From this second point of our triangle we turn directly south, somewhat to the east, and for our second line head for London. There are many points where our pencil can come to rest. There's St James's Palace where as maid of honor to Mary d'Este, then Duchess of York, Ann met Heneage Finch, second son by the second wife of the first Earl of Winchilsea; there's Westminster Palace, where they went to live after they married; there is the second Theatre Royal in Drury Lane to which Ann went as Colonel Finch's lady; there are the houses of friends, and taverns he and she visited over the years, and then, in the same area as St. James's Palace, nearby Cleveland Row, to which they came and where Ann died many years later.

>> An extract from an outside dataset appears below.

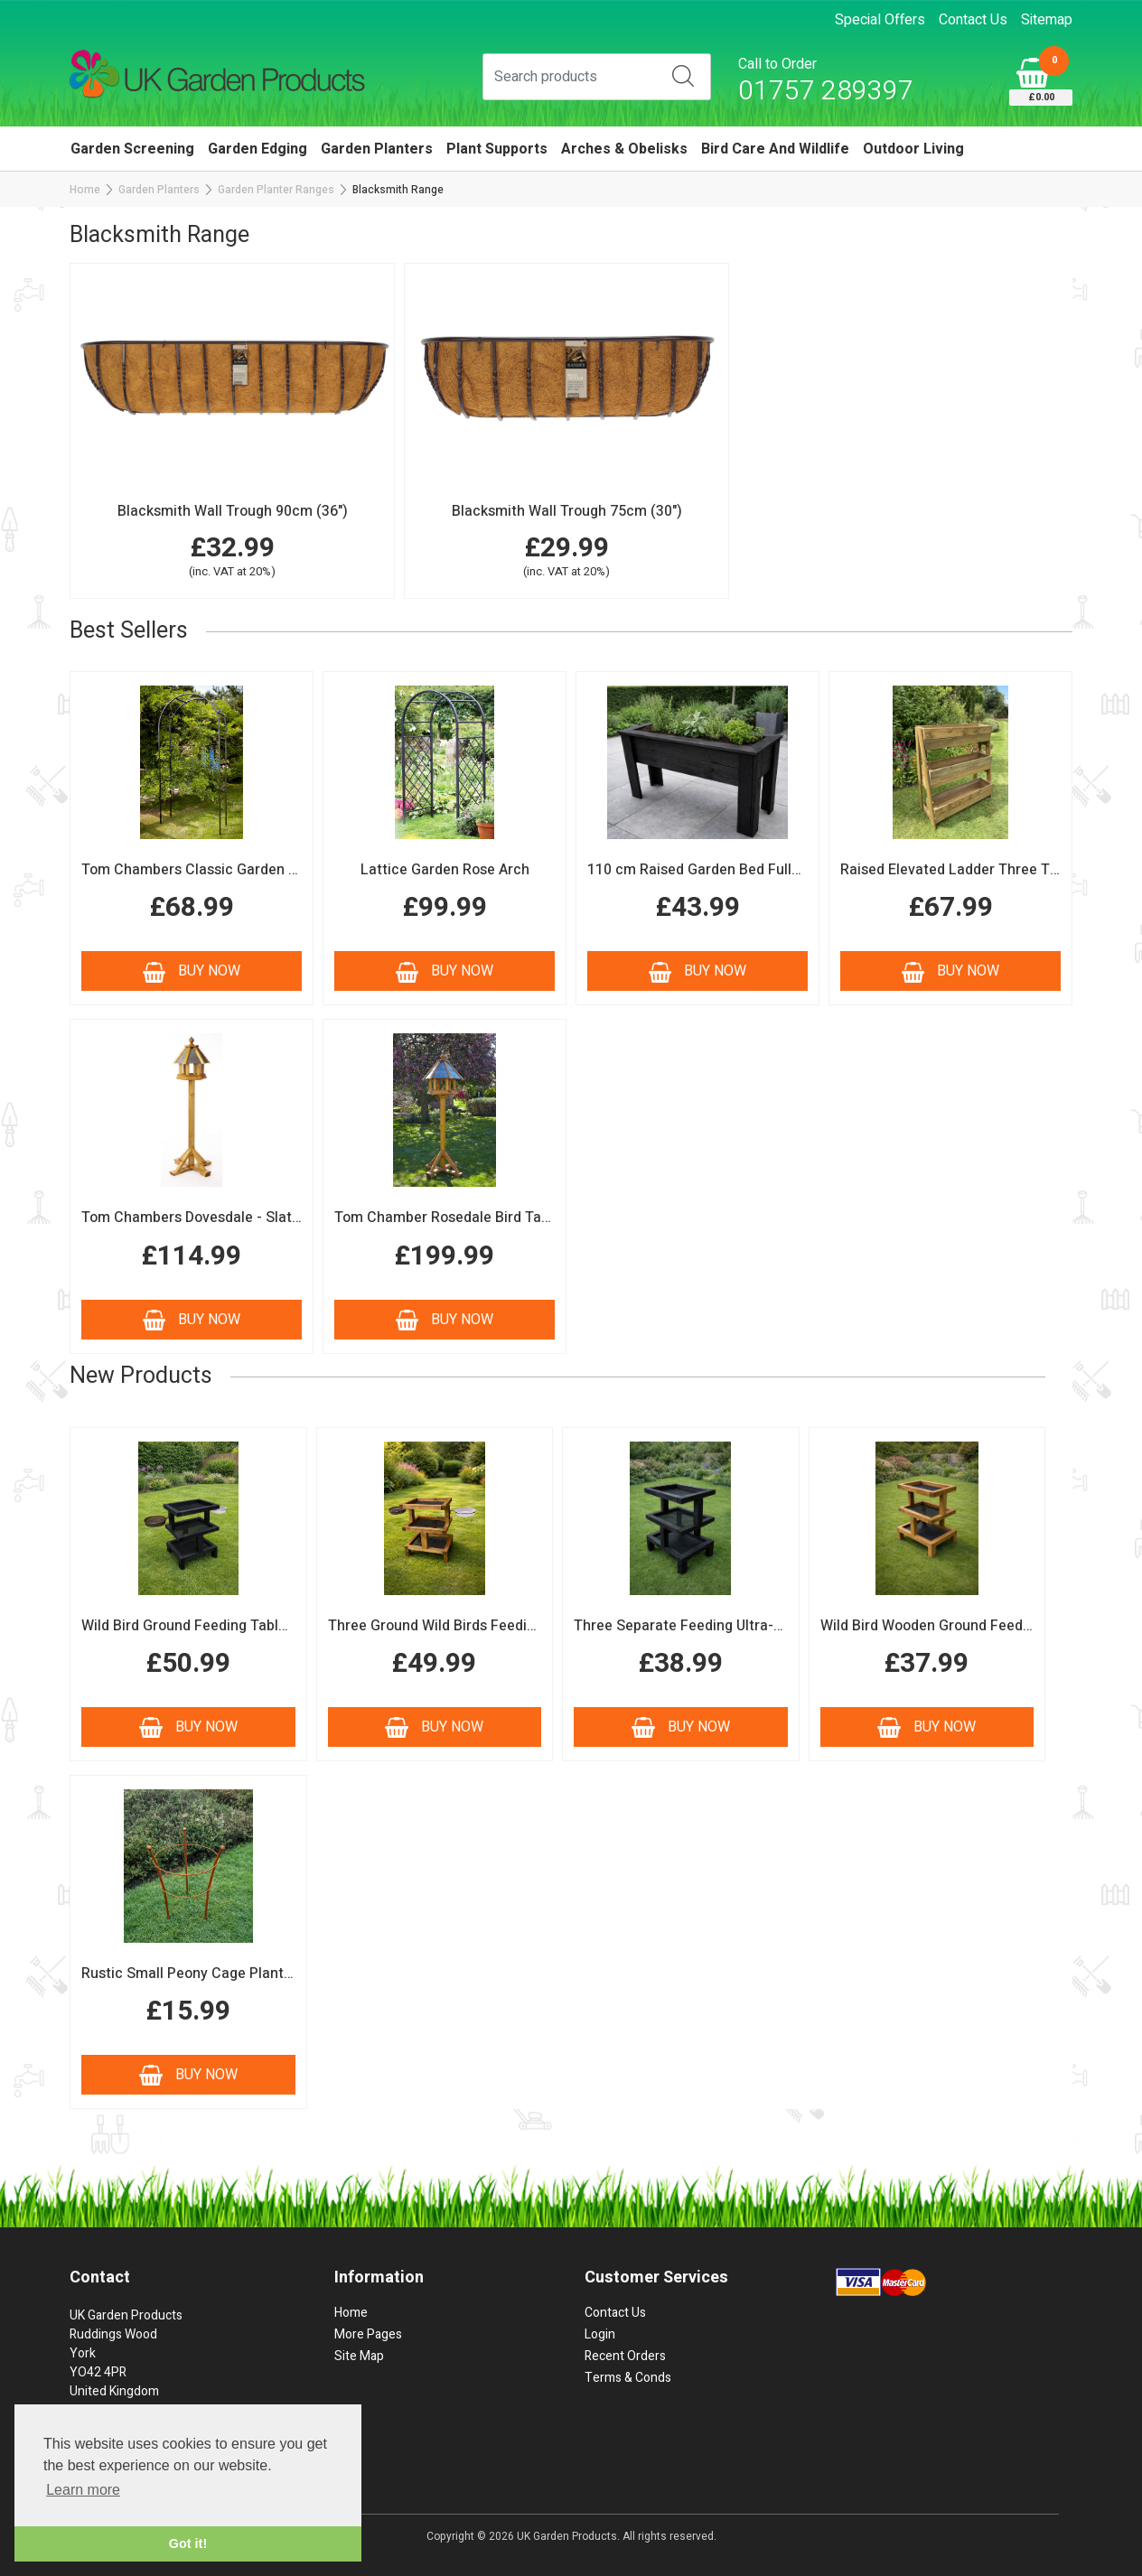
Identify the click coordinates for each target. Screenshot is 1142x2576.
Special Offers (880, 20)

And so for the triangle's base line home again to Kingsmill clan at Sydmonton Court.
Our second triangle covers much of the same area. But this time we'll begin in the Weald, the central rich farm land, once filled with forests, of Kent where lay the Winchilsea estates, Wye, Ashford, and most importantly a house and park central to Ann's later life, Eastwell--her husband Heneage Finch's first and last home, in whose parish church she and he were buried side by side.

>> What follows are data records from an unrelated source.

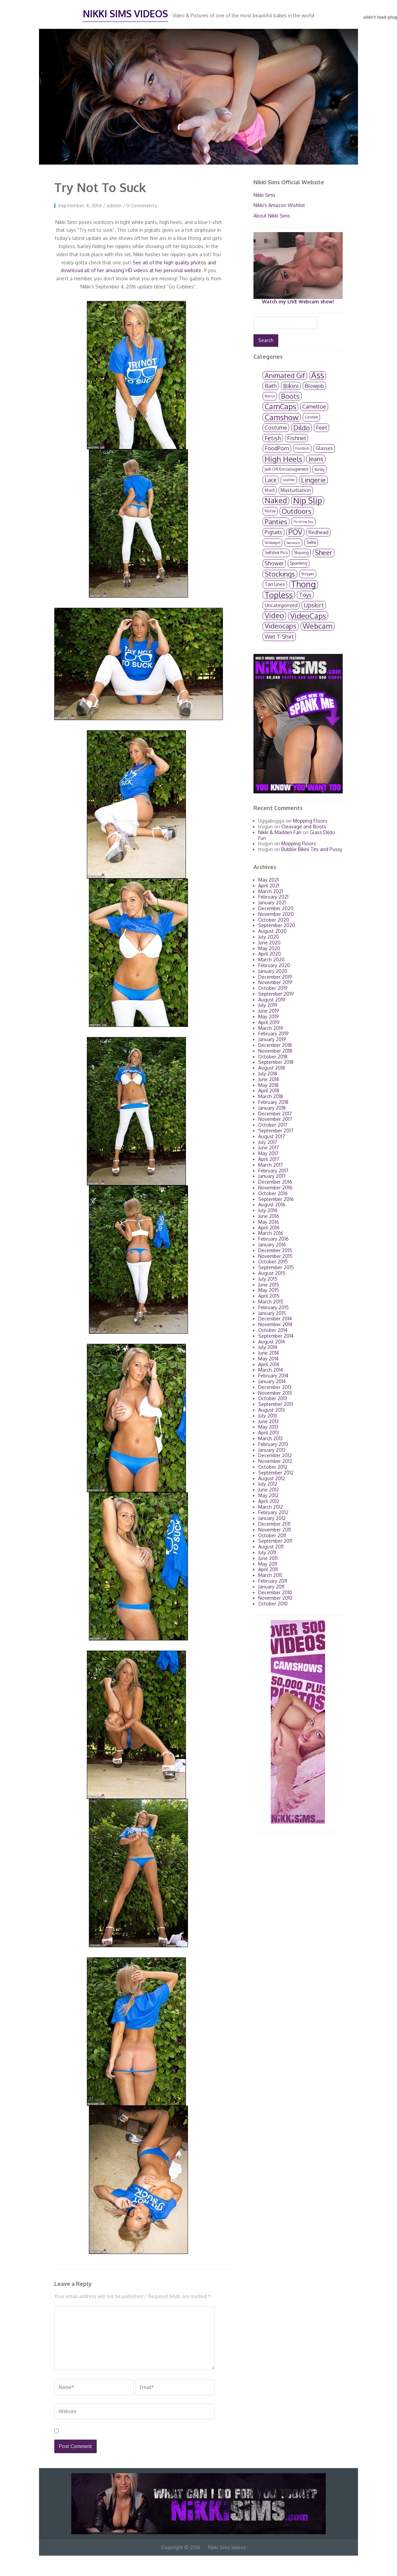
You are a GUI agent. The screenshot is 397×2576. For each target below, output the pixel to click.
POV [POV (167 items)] (295, 532)
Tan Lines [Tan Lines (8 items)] (275, 584)
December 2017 (275, 1113)
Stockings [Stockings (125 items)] (280, 574)
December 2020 (276, 908)
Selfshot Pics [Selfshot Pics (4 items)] (276, 552)
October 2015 (273, 1261)
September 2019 (276, 994)
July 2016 (268, 1210)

Again for our first line we travel northwest heading again for Northampton. Up we go into northern Herefordshire, past Hatfield House, home of Ann Tufton Cecil, Ann's beloved Lady Salisbury of "A Noctural Reverie" fame (she who stood "the Test of every light"), further and further north until we reach the second corner of our figure, not far from Maidwell, the home of Ann's maternal cousin, Elizabeth Haslewood, Lady Hatton--Kirby Hall, Northamptonshire where during the fearful time of James II's flight and Heneage's ordeal Ann lived.
From here our pencil turns southwest and our line travels to the borders of Wiltshire and Dorsetshire, the landscape of Leweston, Frome, and, especially, Longleat, the homes of faithful relatives-by- marriage and friends, the Thynnes and their circle, places which Ann and Heneage visited more than once, places which provided refuge and peace for them in their middle years.
We will draw our third base line from Longleat somewhat irregularly (poetic license) eastward, in order to take in southern Hampshire past the Worsley estates--the home of Ann's niece-by-marriage and sometime friend, Lady Francis Worsley; and back into Kent, past Tunbridge Wells, where she went for her health, past Hothfield House, home of Lady Salisbury's mother, Catherine Cavendish Tufton, Lady Thanet, Ann's Arminda, and finally Godmersham, a house rented or loaned to Heneage and Ann Finch at a nadir of their lives in the mid-1690's.
And so home to Eastwell.
Ann Kingsmill lived the whole of her life inside these two overlapping triangles, in this landscape, amid the furniture and culture of its houses, privileged and circumscribed by the wealth, political connections, and crises of its interlocking mostly wealthy families. Her story begins with two marriages, with the birth of a second son to one couple, and four and one-half years later, a third child, a daughter, to the other. Neither child was likely to inherit a fortune.